Dawn of the Data: May 2014

One of the recommendations in The Pragmatic Programmer is to learn at least one new programming language every year. According to the book:

Different languages solve the same problems in different ways. By learning several different approaches, you can help broaden your thinking and avoid getting stuck in a rut.

Over the years, I've taken that advice to heart. I guess you could say that I'm an expert language learner at this point. There are many languages that I'm proficient in (C, C++, Lua, Common Lisp, Python), and many more that I've at least written some non-trivial code in (Perl, JavaScript, LabVIEW, Java, Prolog, Haskell, Erlang, Ruby, Scheme, and more...).

A programming language is more than a tool for writing programs. It forms a mental framework for solving problems. When faced with a problem, a dyed-in-the-wool C++ programmer will start mentally formulating an object-oriented solution with virtual functions, overloading, templates, etc. A "functional" solution to the same problem may never occur to them.

The hardest thing about learning a new programming language is that there are usually at least one or two novel features that break the mold of our current mental framework. If not, the language may not be worth learning in the first place.

So, given that learning new languages can be challenging, I would like to share a tip that has served me well over the years.

One of the best ways to really understand a new or novel language feature is to think of ways to twist and abuse it.

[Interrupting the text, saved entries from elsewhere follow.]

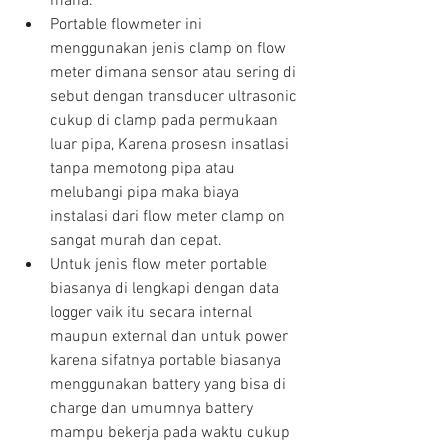
mana.  
Portable flowmeter ini 
menggunakan jenis clamp on flow 
meter dimana sensor atau sering di 
sebut dengan transducer ultrasonic 
cukup di clamp pada permukaan 
luar pipa, Karena prosesn insatlasi 
tanpa memotong pipa atau 
melubangi pipa maka biaya 
instalasi dari flow meter clamp on 
sangat murah dan cepat.  
Untuk jenis flow meter portable 
biasanya di lengkapi dengan data 
logger vaik itu secara internal 
maupun external dan untuk power 
karena sifatnya portable biasanya 
menggunakan battery yang bisa di 
charge dan umumnya battery 
mampu bekerja pada waktu cukup 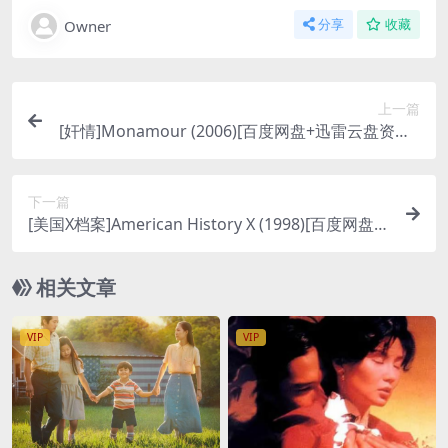
Owner
分享
收藏
上一篇
[奸情]Monamour (2006)[百度网盘+迅雷云盘资源1
080P超清未删减][MP4/5GB][原声中字]【手机/平
板无法在线播放，请使用电脑下载防和谐压缩包
下一篇
（含解压密码）】
[美国X档案]American History X (1998)[百度网盘
+迅雷云盘资源1080P超清未删减][MP4/7GB][中英
字幕]
相关文章
VIP
VIP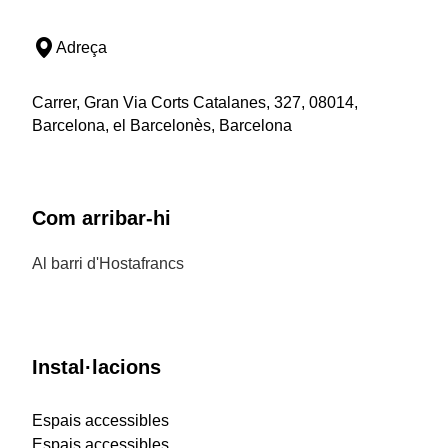
Adreça
Carrer, Gran Via Corts Catalanes, 327, 08014,
Barcelona, el Barcelonès, Barcelona
Com arribar-hi
Al barri d'Hostafrancs
Instal·lacions
Espais accessibles
Espais accessibles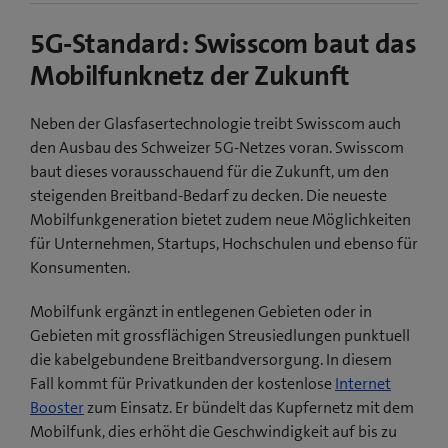
5G-Standard: Swisscom baut das
Mobilfunknetz der Zukunft
Neben der Glasfasertechnologie treibt Swisscom auch
den Ausbau des Schweizer 5G-Netzes voran. Swisscom
baut dieses vorausschauend für die Zukunft, um den
steigenden Breitband-Bedarf zu decken. Die neueste
Mobilfunkgeneration bietet zudem neue Möglichkeiten
für Unternehmen, Startups, Hochschulen und ebenso für
Konsumenten.
Mobilfunk ergänzt in entlegenen Gebieten oder in
Gebieten mit grossflächigen Streusiedlungen punktuell
die kabelgebundene Breitbandversorgung. In diesem
Fall kommt für Privatkunden der kostenlose
Internet
Booster
zum Einsatz. Er bündelt das Kupfernetz mit dem
Mobilfunk, dies erhöht die Geschwindigkeit auf bis zu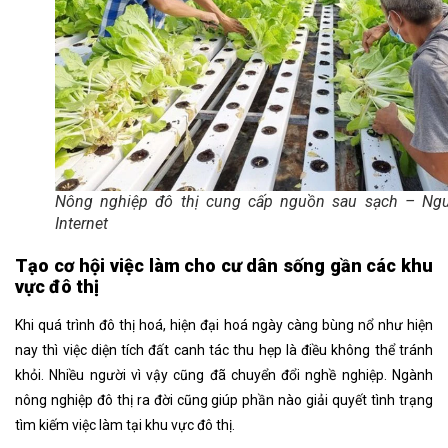
Nông nghiệp đô thị cung cấp nguồn sau sạch – Ng
Internet
Tạo cơ hội việc làm cho cư dân sống gần các khu
vực đô thị
Khi quá trình đô thị hoá, hiện đại hoá ngày càng bùng nổ như hiện
nay thì việc diện tích đất canh tác thu hẹp là điều không thể tránh
khỏi. Nhiều người vì vậy cũng đã chuyển đổi nghề nghiệp. Ngành
nông nghiệp đô thị ra đời cũng giúp phần nào giải quyết tình trạng
tìm kiếm việc làm tại khu vực đô thị.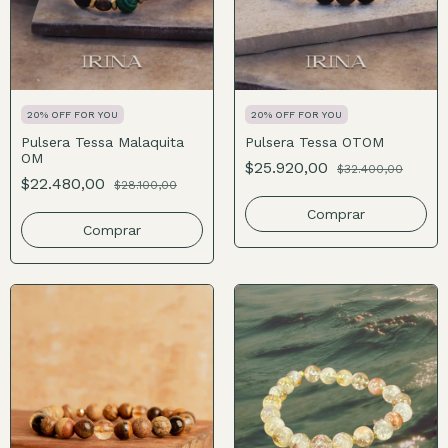
20% OFF FOR YOU
20% OFF FOR YOU
Pulsera Tessa Malaquita
Pulsera Tessa OTOM
OM
$25.920,00
$32.400,00
$22.480,00
$28.100,00
Comprar
Comprar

I know it sounds odd, but I like doing this for several reasons.

It gives me an interesting mini-project to work on which usually leaves me with a better understanding of how the feature works.
I'm likely to run into the limitations and corner cases of the language (which is something I enjoy exploring)
Thinking of ways to abuse a feature is a creative exercise that allows my brain to leave the confines of its normal working space. This puts me in a good frame-of-mind for breaking my existing mental molds.

So, enough with justifications, let's jump right into today's victim, the Common Lisp condition system.

Intro to Conditions

At a very high level, Common Lisp's conditions are analogous to exceptions in other languages. They can be used to interrupt the control flow of an application and pass error information up the call stack.

Here's a simple example comparing C++ exceptions and Lisp conditions so you can compare the basic usage.

// C++
try {
   LogData d = parseLog(log);
   doSomethingWithData(d);
}
catch (const LogParseError& e) {
   fprintf(stderr, "Failed to parse data out of log");
}

;; Common Lisp
(handler-case
    (let ((d (parse-log log)))
      (do-something-with-data d))
  (log-parse-error (e) 
    (format *error-output* "Failed to parse data out of log")))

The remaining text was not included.